Her starring role in Katie’s Secret’s was particularly satisfying. The television program explored the topic of eating disorders. It made Baxter approachable to many who confided that her portrayal of Kate “brought them relief.”  The star’s eyes glisten for a second.  She states, “I was pleased to do something that was of service to people.”

What are the star’s tricks to keeping a slim figure? “The fear diet!” declares Baxter.  She nods when it is suggested that most American women’s awareness of calories keeps them from consuming all they desire.

Asked if her vegetarian lifestyle buoys her energy, Baxter emphatically answers, “Not an iota! I still eat crap – without meat.”

She grimaces when questioned about Juliano’s RAW, an all-natural nouvelle cuisine eatery in Santa Monica. (The restaurant is co-owned by Kristi Franks from Trump’s The Apprentice.) The mecca of raw food of the rich and fashionable apparently is not Baxter’s cup of tea. The star complains, “There is no tea! There’s nothing hot on the menu.”

Flashing her pearly whites for paparazzi at Zagat picks is clearly not on Baxter’s to-do list today. Squeezing in private and group dance lessons and practice between taping Hallmark specials and guest spots on sitcoms like Half and Half take precedence. She is also diligently rehearsing an exhibition American Tango routine with dance partner, Michael Caan.

Celebrated dancing gal pal, Sarah La Saulle’s encouragement (See Dancing USA May/June 2003 “At the Heart of Healing and DanceSport: Sarah La Saulle Ph.D.”), led to Baxter’s daring step across the LA Dance Experience Studio threshold. She pushed aside her past considerations and said yes!

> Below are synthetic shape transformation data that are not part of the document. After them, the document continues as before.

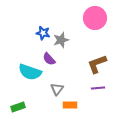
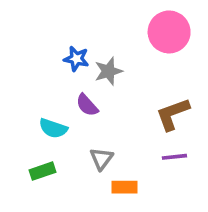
cyan semicircle: (30, 72) -> (53, 128), size x0.7
green rectangle: (18, 107) -> (42, 171), moved

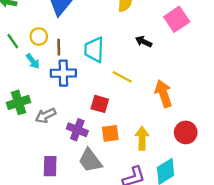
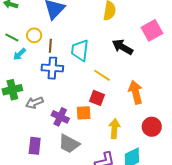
green line: (13, 41) -> (12, 37), turned -32
black arrow: (144, 42) -> (122, 47), size x1.5
cyan arrow: (33, 61) -> (19, 54), moved, turned 80
red square: (100, 104) -> (97, 98), moved
orange square: (110, 133) -> (84, 113), moved
gray trapezoid: (90, 160) -> (69, 144), turned -30

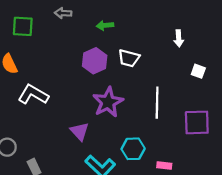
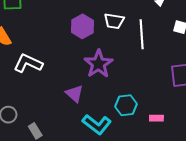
white line: (157, 103) -> (142, 34), moved

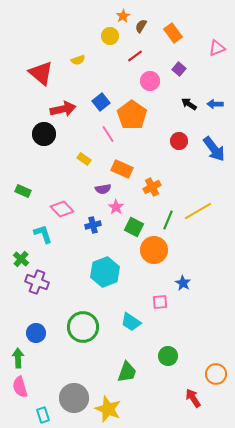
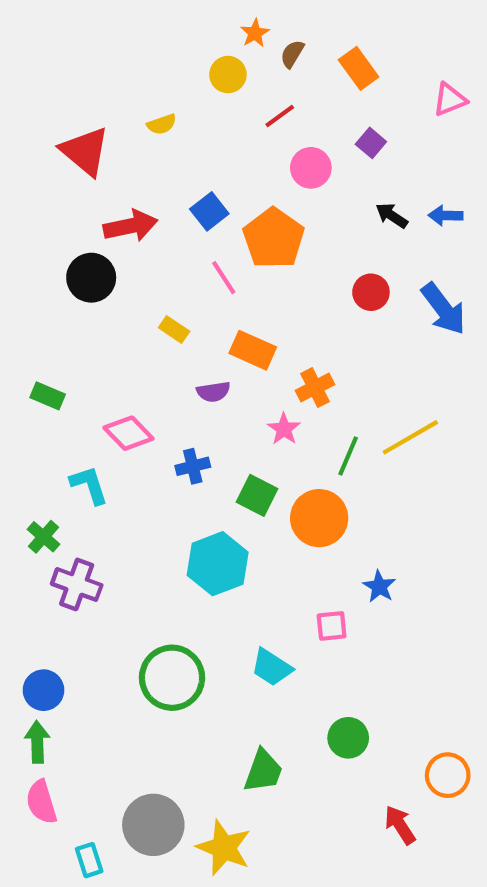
pink star: (116, 207) -> (284, 429), moved
green square: (134, 227) -> (257, 495), moved
blue circle: (36, 333) -> (43, 690), moved

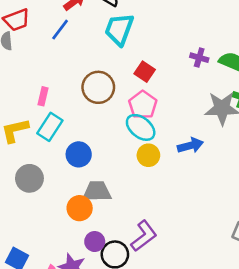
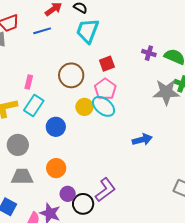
blue line: (60, 30) -> (42, 31), turned 36
red square: (145, 72) -> (107, 64), turned 35
blue arrow: (190, 145) -> (142, 140), moved
yellow circle: (148, 155) -> (84, 107), moved
gray trapezoid: (97, 191) -> (22, 177), moved

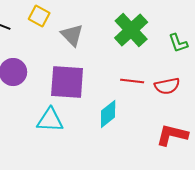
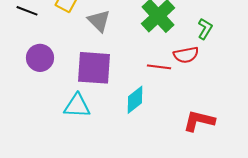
green L-shape: (178, 43) -> (205, 29), turned -130
red semicircle: (167, 86) -> (186, 55), moved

Surrendering to a man’s lead a year and a half ago, however, was a challenge. With a wry smile Baxter recalls, “Russell (Adcock - the owner of LA Dance Experience) would say, ‘I tell you when to go.’” She admits, “That was hard for me for a while. I had to bite my tongue.”

However, after a handful of private and group classes, the actress learned to appreciate the art of lead-follow. And she appreciates a flawless leader like Adcock on the dance floor. “I love the clarity and minimal effort Russell takes to show me where to move,” says Baxter. “He’s graceful. Russell is very sure and confident.”

And as a teacher? “Russell doesn’t paint with a broad stroke and leave it there.  He’ll give you the broad stroke. Then, he’ll break it down to give you the smaller particulars to make the form just right,” she says.       

So what forms most tickle Baxter’s ballroom fancy? “The smooth dances. I love a foxtrot. I love a waltz,” she says. “Oh! The grace of it. And I love the continuity style.“

Ebulliently she elaborates, “The other night I was dancing with Michael (Caan)…Or was it Jeffrey Barak?  (Gold level LA Dance Experience students.) Anyway, we were doing a waltz. Nora Jones’ Come Away with Me was playing. I thought, “I’m in heaven.”

Looks like bravely saying “yes” to ballroom paid off for Meredith Baxter.